Процесс завершения архаической традиции и ее преодоления на качественно новой ступени прослеживается также в композиции трагедий Эсхила. Наблюдения над композиционной структурой произведений архаической поэзии выявляют целый ряд черт, присутствующих также в эсхиловской трагедии, но значительно обогащенных и приспособленных к новым задачам.
Для архаической композиционной техники наиболее характерны три следующих особенности:
1. Трехчастное деление как отдельных небольших произведений (Сапфо, фр. 1; Пиндар, 1, Олимп, ода), так и относительно крупных кусков эпического повествования с симметричным расположением крайних, обычно равновеликих, частей вокруг центра. Хорошим примером может служить XIV книга «Илиады» с прибавлением к ней первых 389 стихов XV — их объединяли в одно целое («рапсодию») уже александрийские грамматики.
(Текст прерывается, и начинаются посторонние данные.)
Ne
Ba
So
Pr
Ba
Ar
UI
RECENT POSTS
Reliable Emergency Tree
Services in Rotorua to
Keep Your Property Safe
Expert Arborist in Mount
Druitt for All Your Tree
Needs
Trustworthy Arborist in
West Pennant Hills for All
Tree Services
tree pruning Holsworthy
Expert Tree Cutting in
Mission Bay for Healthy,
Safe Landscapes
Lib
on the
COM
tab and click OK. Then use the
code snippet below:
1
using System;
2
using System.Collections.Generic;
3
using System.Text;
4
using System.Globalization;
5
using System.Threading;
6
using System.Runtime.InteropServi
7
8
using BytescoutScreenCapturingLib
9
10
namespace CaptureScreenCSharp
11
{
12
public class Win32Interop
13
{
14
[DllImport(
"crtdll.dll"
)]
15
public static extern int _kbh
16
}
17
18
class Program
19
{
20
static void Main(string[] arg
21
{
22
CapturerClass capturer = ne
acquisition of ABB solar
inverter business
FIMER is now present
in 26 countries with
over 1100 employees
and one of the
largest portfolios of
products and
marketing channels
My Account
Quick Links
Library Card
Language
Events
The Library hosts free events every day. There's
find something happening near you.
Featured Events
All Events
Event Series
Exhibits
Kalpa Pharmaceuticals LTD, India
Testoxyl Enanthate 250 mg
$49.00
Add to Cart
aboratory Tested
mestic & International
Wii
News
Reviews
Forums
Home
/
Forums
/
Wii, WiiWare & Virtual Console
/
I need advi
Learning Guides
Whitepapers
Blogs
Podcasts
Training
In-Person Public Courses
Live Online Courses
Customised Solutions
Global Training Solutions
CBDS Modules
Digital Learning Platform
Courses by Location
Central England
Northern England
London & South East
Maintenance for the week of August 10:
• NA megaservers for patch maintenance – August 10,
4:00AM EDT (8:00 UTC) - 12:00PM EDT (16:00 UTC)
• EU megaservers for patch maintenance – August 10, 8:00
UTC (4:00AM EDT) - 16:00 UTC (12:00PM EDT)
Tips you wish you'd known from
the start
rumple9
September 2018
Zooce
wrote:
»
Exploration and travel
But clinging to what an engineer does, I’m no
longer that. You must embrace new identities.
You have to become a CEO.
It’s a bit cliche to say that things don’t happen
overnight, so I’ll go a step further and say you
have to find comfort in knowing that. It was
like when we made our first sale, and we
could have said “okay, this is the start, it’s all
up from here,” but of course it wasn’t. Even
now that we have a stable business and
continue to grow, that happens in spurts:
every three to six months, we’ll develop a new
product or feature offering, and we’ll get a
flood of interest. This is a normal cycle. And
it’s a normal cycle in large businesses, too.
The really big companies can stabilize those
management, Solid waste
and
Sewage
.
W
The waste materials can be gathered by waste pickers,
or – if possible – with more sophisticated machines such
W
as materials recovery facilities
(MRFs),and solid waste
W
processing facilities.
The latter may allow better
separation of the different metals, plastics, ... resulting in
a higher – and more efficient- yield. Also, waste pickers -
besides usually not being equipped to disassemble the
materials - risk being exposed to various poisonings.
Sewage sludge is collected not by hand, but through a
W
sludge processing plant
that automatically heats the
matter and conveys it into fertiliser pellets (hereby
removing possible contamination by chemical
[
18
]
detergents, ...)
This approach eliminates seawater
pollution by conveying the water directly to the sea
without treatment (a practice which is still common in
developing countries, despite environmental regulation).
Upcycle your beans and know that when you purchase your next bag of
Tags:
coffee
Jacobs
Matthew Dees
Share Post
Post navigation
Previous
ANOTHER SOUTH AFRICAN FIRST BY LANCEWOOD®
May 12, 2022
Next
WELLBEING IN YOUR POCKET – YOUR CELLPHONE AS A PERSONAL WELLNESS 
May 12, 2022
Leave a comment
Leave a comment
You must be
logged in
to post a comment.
Все это повествование (911 стихов) отчетливо членится на пять отрезков, из которых первый (XIV, 1—152) и последний (XV, 220—389), рисующие тяжелое положение греческого войска и почти симметричные по своему объему (152 и 172 стиха), обрамляют центральное ядро, состоящее, в свою очередь, из трех частей: обольщение Зевса, временный успех ахейцев, пробуждение Зевса и восстановление прежней обстановки на поле боя (XIV, 153 — XV, 219).